Belki sivil havacılık anlaşmaları gereği frekans sayısı kısıtlı olan Çin ve Hindistan pazarları için gündeme gelebilir ama bununla ilgili de bir duyumumuz yok. Çinli şirketlerin Türk ekonomisine ilgisi ve yatırımları giderek artarken Star Alliance üyesi Air China ile Türkiye – Çin hatlarında bir OG veya daha ötesi bir iş birliği neden olmasın?

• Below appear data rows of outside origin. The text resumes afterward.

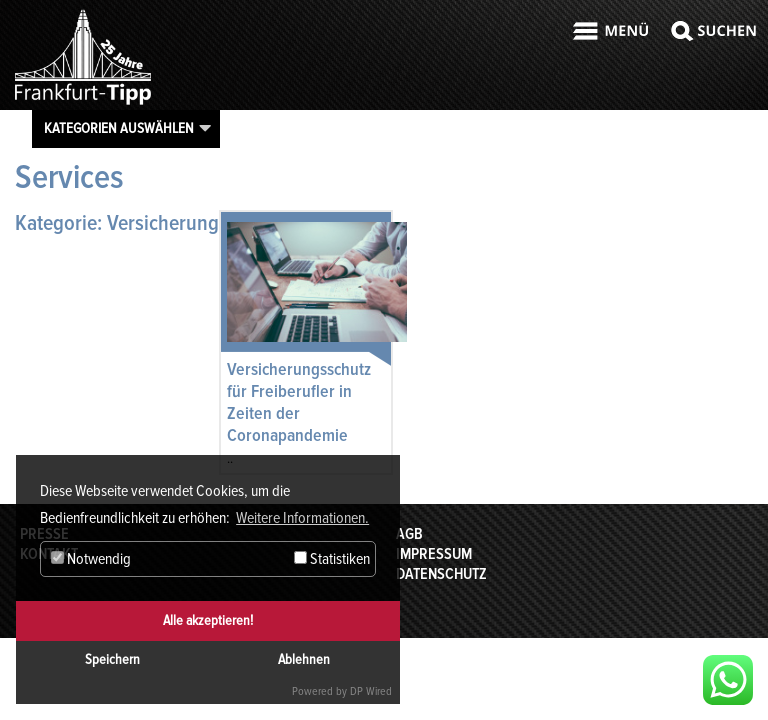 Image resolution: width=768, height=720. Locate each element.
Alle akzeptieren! (208, 620)
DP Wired (371, 691)
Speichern (112, 659)
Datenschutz (441, 574)
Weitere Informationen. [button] (302, 518)
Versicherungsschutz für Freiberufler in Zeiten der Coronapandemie (299, 402)
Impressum (434, 554)
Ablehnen (304, 659)
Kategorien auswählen (119, 128)
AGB (409, 534)
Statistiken (332, 559)
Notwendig (91, 559) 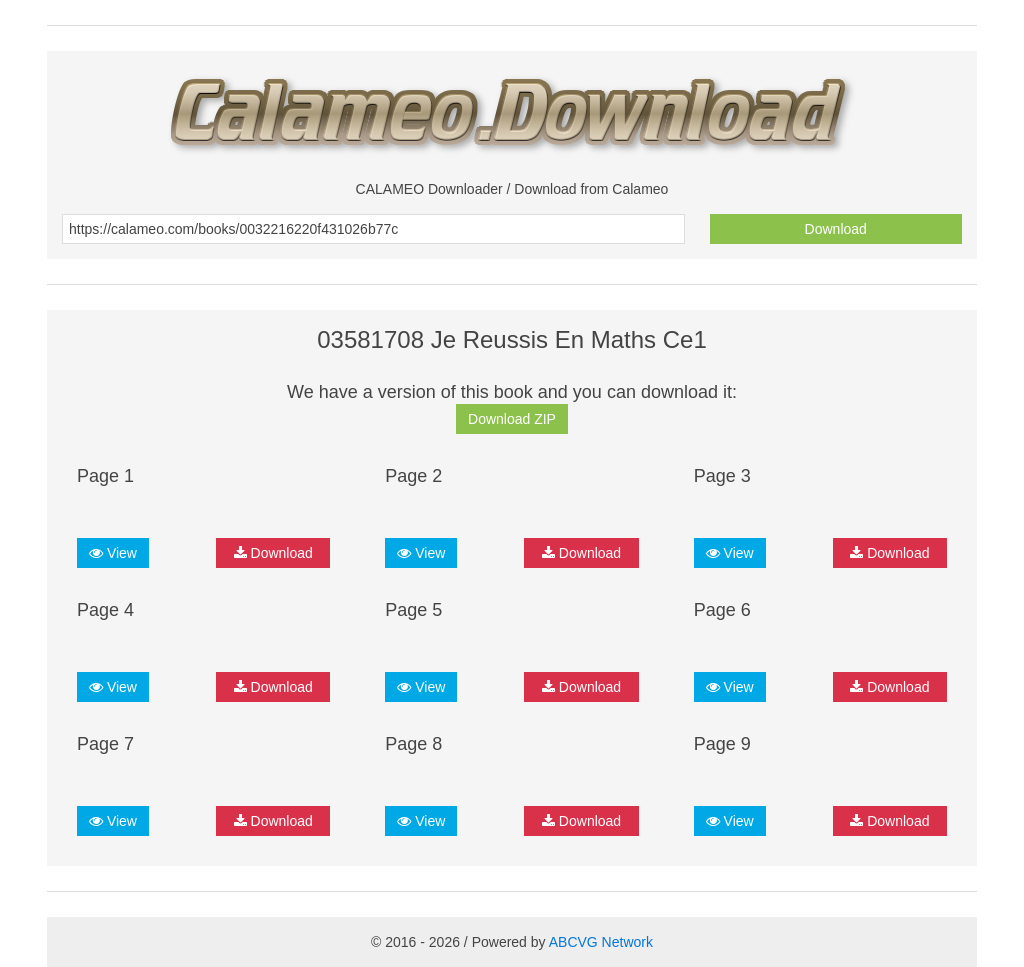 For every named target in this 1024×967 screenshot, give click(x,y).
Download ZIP (512, 419)
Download (836, 229)
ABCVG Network (601, 942)
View (113, 553) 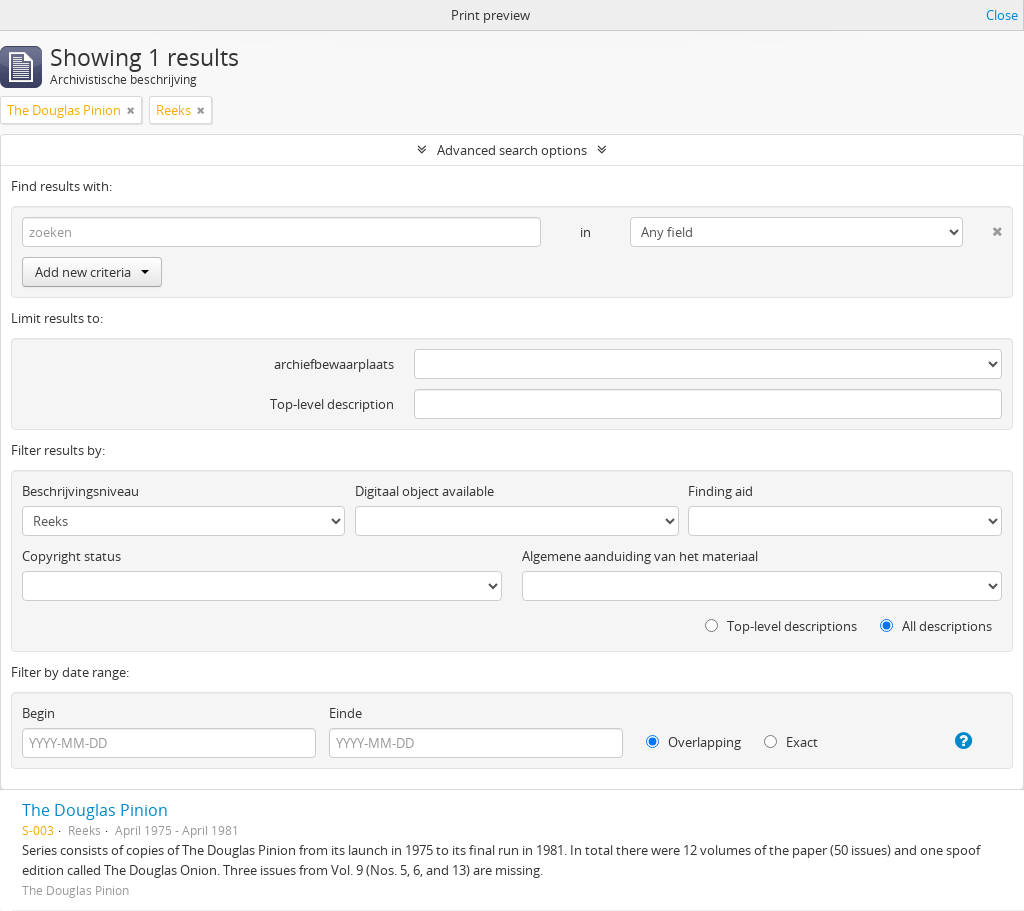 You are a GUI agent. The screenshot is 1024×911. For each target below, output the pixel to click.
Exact (791, 742)
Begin (38, 713)
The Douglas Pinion (95, 810)
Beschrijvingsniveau (80, 491)
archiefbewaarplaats (334, 364)
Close (1002, 15)
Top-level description (332, 404)
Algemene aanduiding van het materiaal (640, 556)
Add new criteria (92, 272)
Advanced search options (512, 150)
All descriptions (936, 626)
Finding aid (720, 491)
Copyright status (71, 556)
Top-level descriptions (781, 626)
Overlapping (693, 742)
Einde (345, 713)
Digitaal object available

Ya da Qatar Airways pek çok havayolunda yaptığı gibi bir %5 de THY’den alırsa ne olur? Fakat gördüğümüz kadarıyla THY daha çok SunExpress veya 2018’de kurulan Air Albania – Arnavutluk Havayolları gibi bildiğimiz türde ortaklıkları tercih ediyor. Bunları şirketin çok önem verdiği Afrika kıtasında kurulacak yeni yerel havayolları izleyebilir. Bu yazının konusu olan Ortak Girişimler özelinde bakarsak, ben ilk olasılık olarak THY’nin yeni açılacak Newark, NJ hattında bir başka Star Alliance üyesi United Airlines ile yapılabilecek bir OG görüyorum. Hatırlarsanız United geçtiğimiz yıllarda Newark-Istanbul hattını denemiş ama başarılı olamamıştı. Kazan-kazan bir durum olabilir.